On gaslighting with Gary

I’ve ruminated this Bettman quote for days and it vexes me now as much as it did on Monday. Something about billionaires keeping their businesses running during a pandemic and telling me they do it for my benefit just doesn’t sit right with me. I wonder why. I have this sneaking suspicion that maybe NHL teams are operating at a limited capacity during COVID at a loss of tens of millions of dollars because suspending operations altogether would result in losses of hundreds of millions of dollars.

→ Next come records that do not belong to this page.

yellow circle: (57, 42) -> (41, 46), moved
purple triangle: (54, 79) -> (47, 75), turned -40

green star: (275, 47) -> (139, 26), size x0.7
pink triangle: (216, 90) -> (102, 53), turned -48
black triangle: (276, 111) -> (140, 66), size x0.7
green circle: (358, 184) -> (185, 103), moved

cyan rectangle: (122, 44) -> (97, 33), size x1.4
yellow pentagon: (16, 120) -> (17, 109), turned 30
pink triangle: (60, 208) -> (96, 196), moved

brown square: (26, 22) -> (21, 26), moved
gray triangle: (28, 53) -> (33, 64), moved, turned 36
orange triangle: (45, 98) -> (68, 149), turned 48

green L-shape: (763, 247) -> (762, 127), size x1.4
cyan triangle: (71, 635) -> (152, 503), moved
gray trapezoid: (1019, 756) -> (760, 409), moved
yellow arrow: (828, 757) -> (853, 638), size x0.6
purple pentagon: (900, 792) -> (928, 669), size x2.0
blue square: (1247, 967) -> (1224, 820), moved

Tens of millions of dollars saved are tens of millions of dollars earned.

Apparently James Bagnall had this on his mind too because he crunched the numbers to make sense of the Senators projected losses this season and how they play into Eugene Melnyk’s long-term finances. As it turns out, when you control assets worth hundreds of millions of dollars, the banks will always find a way to keep you financed. Must be nice! So Gary, spare us your mendacity and fake altruism. Some of us are still over here hypocritically suppressing our COVID guilt in an effort to enjoy our city’s culture.

Long gone are the days of false hope that benevolent league would free the hostages from the temperamental owner because, ultimately, there is no honour among thieves. Nice guys don’t own sports teams. And if any fan base won’t swallow lines from Bettman about what our best interests are, it’s this one. We still get our scheduled slips of the tongue from uncle Eugene as Trevor mentioned on Thrusday. We’ve heard it all and we’re still here because the unsavoury business element is an ineluctable reality of sports fandom that we accept (especially throughout COVID). Sports fandom is a bit of a faustian pact. Still, tonight is about enjoying the thing. You deserve at least that. Stay safe, valued reader. Enjoy the game. Leafs suck.